奥河内から情報発信奥河内地域文筆家(河内長野市・富田林市)

公共交通派である私は、歩いていて偶然に見つけるものが本当に多く、その正体を後で調べるのがライフワークとなってきています。さて今回も河内長野市内を歩いていて偶然に見つけたもの。場所は南花台の下側にありました。

場所を確認しましょう。南花台の北側を切り裂くように続いている国道371号線沿いにその壁を見つけました。

壁は高向南(楠ヶ丘入口)交差点のところにあります。南花台のエリアにありながら高向や楠ヶ丘との接点にこの壁があります。また壁の上には住宅が見えますが、位置的に南花台の住宅と考えられます。

改めて見てみましょう。無機質に見えるコンクリートに、少しデザインを加えるだけで、ずいぶんと雰囲気が変わりますね。南花台を造成するときに作られたものでしょうか?

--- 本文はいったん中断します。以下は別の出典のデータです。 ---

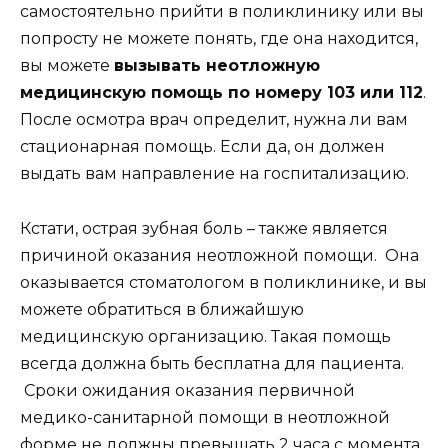
самостоятельно прийти в поликлинику или вы
попросту не можете понять, где она находится,
вы можете
вызывать неотложную
медицинскую помощь по номеру 103 или 112
.
После осмотра врач определит, нужна ли вам
стационарная помощь. Если да, он должен
выдать вам направление на госпитализацию.
Кстати, острая зубная боль – также является
причиной оказания неотложной помощи. Она
оказывается стоматологом в поликлинике, и вы
можете обратиться в ближайшую
медицинскую организацию. Такая помощь
всегда должна быть бесплатна для пациента.
Сроки ожидания оказания первичной
медико-санитарной помощи в неотложной
форме не должны превышать 2 часа с момента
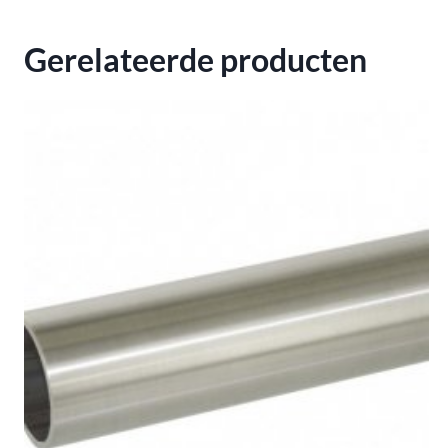
Gerelateerde producten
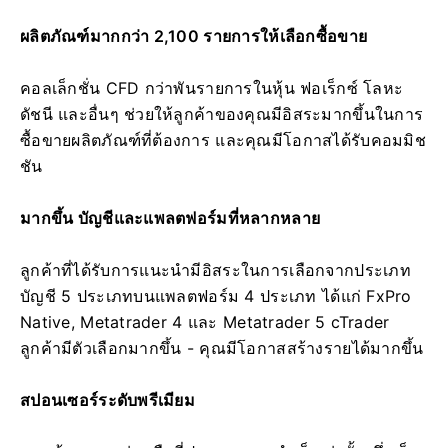
ผลิตภัณฑ์มากกว่า 2,100 รายการให้เลือกซื้อขาย
คอลเล็กชั่น CFD กว่าพันรายการในหุ้น ฟอเร็กซ์ โลหะ
ดัชนี และอื่นๆ ช่วยให้ลูกค้าของคุณมีอิสระมากขึ้นในการ
ซื้อขายผลิตภัณฑ์ที่ต้องการ และคุณมีโอกาสได้รับคอมมิช
ชัน
มากขึ้น บัญชีและแพลตฟอร์มที่หลากหลาย
ลูกค้าที่ได้รับการแนะนำมีอิสระในการเลือกจากประเภท
บัญชี 5 ประเภทบนแพลตฟอร์ม 4 ประเภท ได้แก่ FxPro
Native, Metatrader 4 และ Metatrader 5 cTrader
ลูกค้ามีตัวเลือกมากขึ้น - คุณมีโอกาสสร้างรายได้มากขึ้น
สปอนเซอร์ระดับพรีเมียม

一本のロープのようなものがあり、そこに花と思われるものと、鳥を象ったもの描かれています。単なる絵ではなく立体的に表現しているのが特徴的ですね。また後年育ったであろう緑の葉っぱとの相性も悪くありません。

さて、この壁の正体を調べたのですが、意外なものであることを知りました。

驚いたことに、河内長野のまちかどアート(外部リンク)のひとつだったのです。26番で「風麗ら」というタイトルがついていて、池田清という人が手掛けたとあります。

ちなみに池田清さんがどういう方か調べたのですが、陶壁画家で、「池田清原画集/陶額堂・昭和63年」という作品がネットのオークションで出てくるくらいで、あまり詳しい経歴などは出てきませんでした。

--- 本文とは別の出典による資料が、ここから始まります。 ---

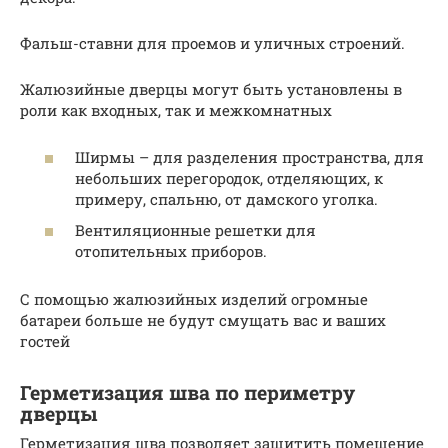
Фальш-ставни для проемов и уличных строений.
Жалюзийные дверцы могут быть установлены в
роли как входных, так и межкомнатных
Ширмы – для разделения пространства, для
небольших перегородок, отделяющих, к
примеру, спальню, от дамского уголка.
Вентиляционные решетки для
отопительных приборов.
С помощью жалюзийных изделий огромные
батареи больше не будут смущать вас и ваших
гостей
Герметизация шва по периметру
дверцы
Герметизация шва позволяет защитить помещение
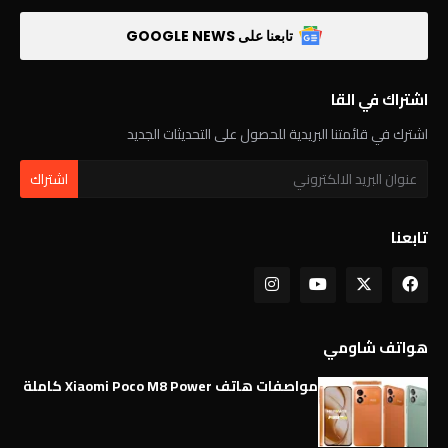
تابعنا على GOOGLE NEWS
اشتراك في القا
اشترك في قائمتنا البريدية للحصول على التحديثات الجديد
تابعنا
هواتف شاومي
مواصفات هاتف Xiaomi Poco M8 Power كاملة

ところでまちかどアートで作者「池田清」さんの隣に気になるキーワードを見つけました。それは南花台調整池壁面です。つまりこの壁の反対側に南花台調整池というのがあり、その壁にアート作品を描いたという事になります。

航空写真で壁の近く:長細いのが南花台調整池
航空写真で壁の近く:長細いのが南花台調整池

ちなみに調整池とは開発に伴って失われた保水機能を補うため、雨水を一時的に貯めて河川への雨水の流出量を調節することにより洪水被害の発生を防止する施設です。普段は何も入っていないのですが、いざ大雨が降ると威力を発揮します。

1972(昭和47)年度以前から使用されているそうで、こちらは河内長野の雨水経路(地下に通じている雨水を流すためのもの)を示したものです。調整池からの水は、東側にある楠ヶ丘の町を横断して天見川に流れるようになっていました。

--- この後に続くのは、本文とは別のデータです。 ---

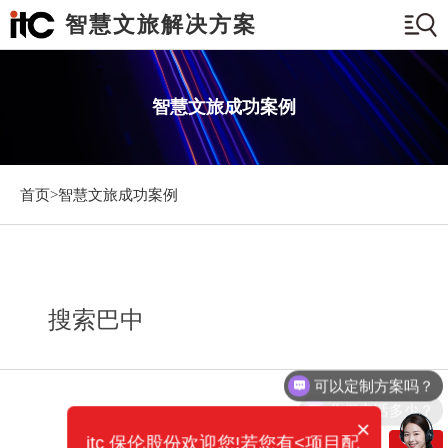
智慧文旅解决方案
智慧文旅成功案例
首页>
智慧文旅成功案例
搜索巴中
可以定制方案吗？
你们电话多少？
×
itc 保伦股份欢迎您!若您有<项目配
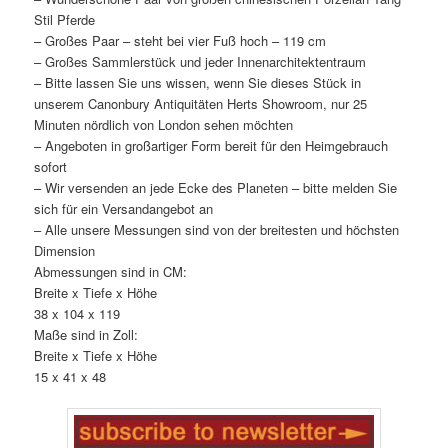
Stil Pferde
– Großes Paar – steht bei vier Fuß hoch – 119 cm
– Großes Sammlerstück und jeder Innenarchitektentraum
– Bitte lassen Sie uns wissen, wenn Sie dieses Stück in
unserem Canonbury Antiquitäten Herts Showroom, nur 25
Minuten nördlich von London sehen möchten
– Angeboten in großartiger Form bereit für den Heimgebrauch
sofort
– Wir versenden an jede Ecke des Planeten – bitte melden Sie
sich für ein Versandangebot an
– Alle unsere Messungen sind von der breitesten und höchsten
Dimension
Abmessungen sind in CM:
Breite x Tiefe x Höhe
38 x 104 x 119
Maße sind in Zoll:
Breite x Tiefe x Höhe
15 x 41 x 48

航空写真で見るとこのようになっています。ほとんどが地上に見えない暗渠(あんきょ)ですが、天見川近く三日市小学校付近で水路が地上に出てきて川に流れているようです。

三日市町駅近くの天見川です。確かに左側を見ると小さな川が出てきているのがわかります。完全には確かめきれませんが、恐らく南花台調整池からの水がここにまで流れるようになっているものと考えられます。

このように調べていくと、パズルを解くように謎が解けていて楽しいですね。

ちょうど調整池の壁から太陽が姿を現しました。

また調整池の壁から北側を見ると非常に見晴らしの良いところに出てきました。「風麗ら」というタイトルの通り、ここには麗かな風が吹いてきそうな雰囲気です。

という事で南花台の下側に偶然に見つけた謎の壁の正体を調べてみました。壁の絵がまちかどアートというのも驚きですが、その壁の正体が南花台に不測の事態があった時に威力を発揮する調整池だったとのこと。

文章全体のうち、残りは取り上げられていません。